3) Wie stehen sie als FDP und die CDU/CSU zu den von der SPD und den Grünen geforderten Eurobonds? Wo sind die Vor-und Nachteile?
Mit freundlichen Grüßen
Ralf Ostner
Sehr geehrter Herr Ostner,
herzlichen Dank für Ihre Fragen.
Zu 1.: Sie bringen hier einige sehr unterschiedliche Dinge zusammen. Es gibt keine politische Festlegung für eine Leitwährung. Diejenige Währung, die in internationalen Transaktionen faktisch am häufigsten verwendet wird, wird als Leitwährung bezeichnet. Das ist derzeit eindeutig der Dollar. Es war aber schon bei der Einführung des Euro immer wieder davon gesprochen worden, dass der Euro, eben auf Grund der Bedeutung seines Wirtschaftsraum in den Rang einer zweiten Leitwährung aufsteigen kann. Ähnliches gilt für den chinesischen Renminbi, dessen Bedeutung steigt, weil die Bedeutung der chinesischen Wirtschaft gewachsen ist. allerdings fehlen dem Renminbi auf absehbare Zeit noch ganz wesentliche Voraussetzungen für eine Reservewährung, z.B. die freie Konvertierbarkeit.

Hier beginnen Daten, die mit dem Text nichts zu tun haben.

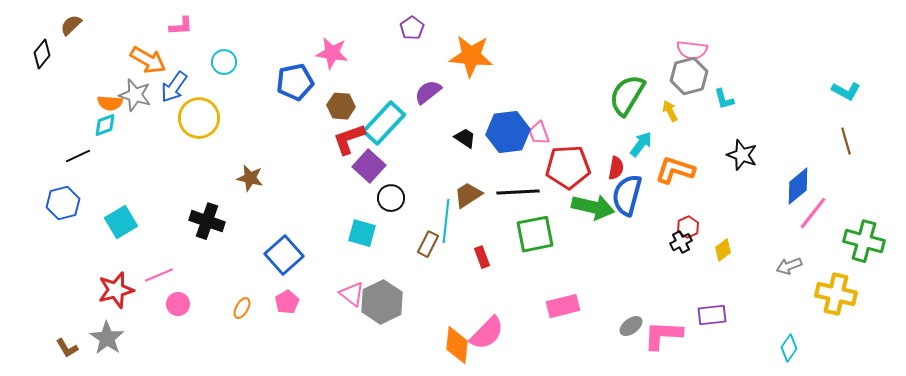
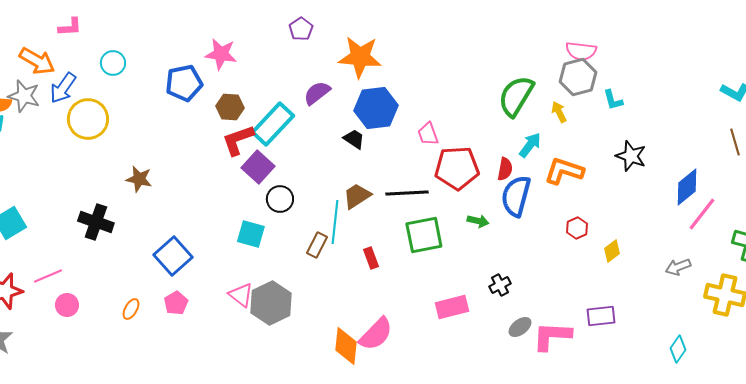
blue hexagon: (508, 132) -> (376, 108), moved
green arrow: (593, 207) -> (478, 221), moved, size x0.5
black cross: (681, 242) -> (500, 285), moved

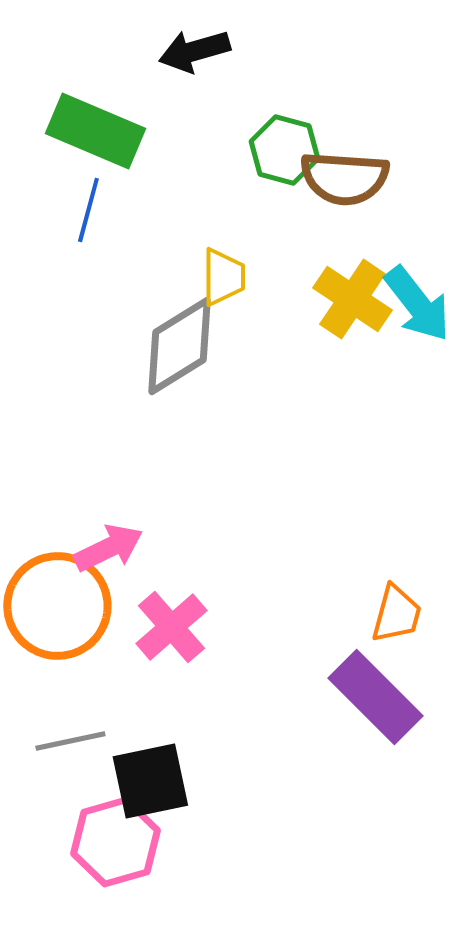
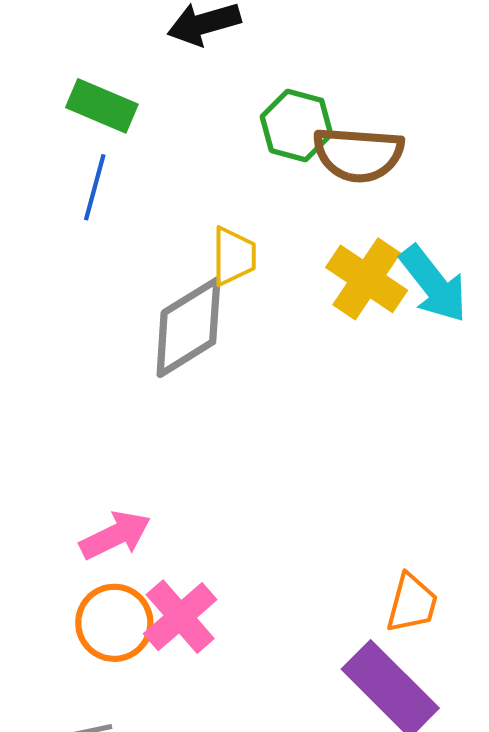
green rectangle: (95, 131) -> (102, 106), size x0.7
orange circle: (57, 606) -> (114, 623), moved, size x0.7

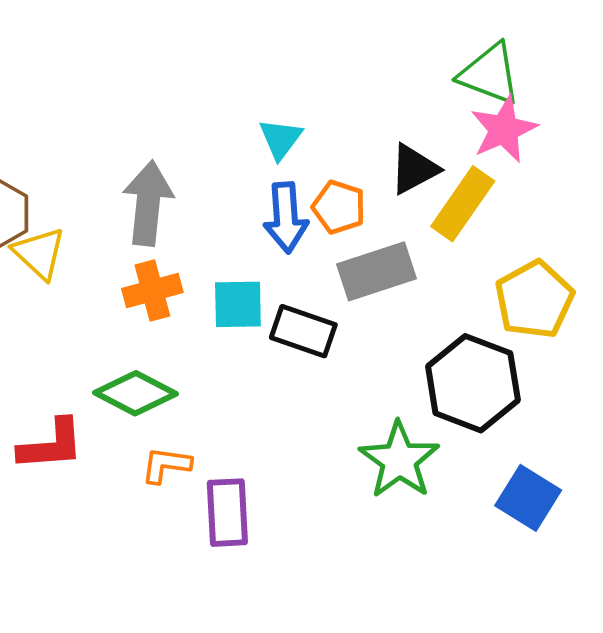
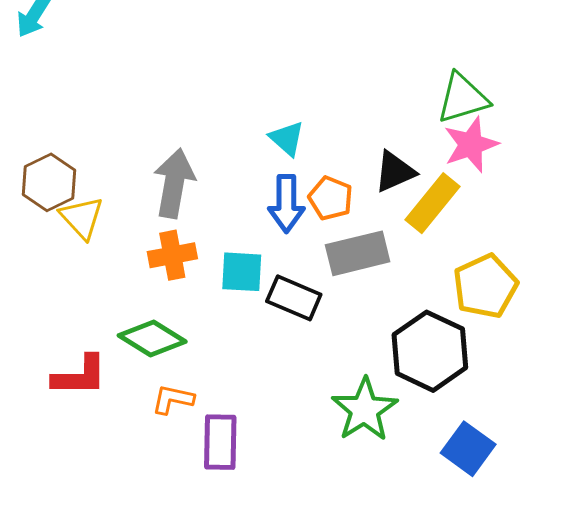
green triangle: (490, 74) -> (463, 98), turned -42
cyan triangle: (280, 139) -> (287, 138), turned -30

Etwas völlig anderes ist die Korbwährung des IWF. Das ist eine Rechnungseinheit in der der IWF seine Sonderziehungsrechte abwickelt. Es gibt auch einzelne Branchen, in denen Unternehmen ihre Geschäfte über diesen Währungskorb abrechnen, weil dann Wechselkursschwankungen weniger stark durchschlagen. Wie sich das Verhältnis der großen Währungen in den nächsten Jahren entwickelt, ist eine hochspannende Frage. Ich stehe den Befürchtungen eines angeblichen Währungskrieges eher skeptisch gegenüber, denn letztendlich sind alle relevanten Währungsräume an einem stabilen funktionierenden System interessiert. Ein Kollaps würde allen schaden und keinen Gewinner haben.

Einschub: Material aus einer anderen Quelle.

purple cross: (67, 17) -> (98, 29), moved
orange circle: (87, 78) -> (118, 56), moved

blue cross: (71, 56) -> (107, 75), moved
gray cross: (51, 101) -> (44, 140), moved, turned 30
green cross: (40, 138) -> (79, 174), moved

Zu 2. Ich halte weder eine Teilung des Euro-Raumes noch eine Rückkehr zur D-Mark für denkbar. Abgesehen von dem unermesslichen politischen Schaden halte ich es auch ökonomisch nicht für machbar, auch weil z.B. dann die Staaten des "Süd-Euros" ihre Schulden in "Nord-Euros" zurückzahlen müssten. Wenn an den Finanzmärkten ernsthafte Zweifel am Fortbestehen des Euro aufkämen, wären die entstehenden Verwerfungen gerade für die Deutsche Wirtschaft von riesigem Nachteil. Wir müssen aber die Diskussion darüber, mit welchen Maßnahmen genau der Euro zu retten sein wird, offen führen können. Ich halte nichts davon, wenn unterschiedliche Meinungen dazu sofort zum Vorwurf der Europafeindlichkeit führen. Das hilft keinem.
Zu 3. Für mich ist es entscheidend, dass der Zusammenhang gewahrt wird, zwischen der Entscheidung über die Aufnahme eines Kredites und die Haftung dafür. Es kann nicht sein, dass ein Land nicht mehr für die Kredite, die es aufnimmt selber haftet. Das würde dem Schuldenmachen Tür und Tor öffnen und den Euro wirklich zerstören. Deshalb lehne ich alle bisher vorliegenden Vorschläge dazu ab.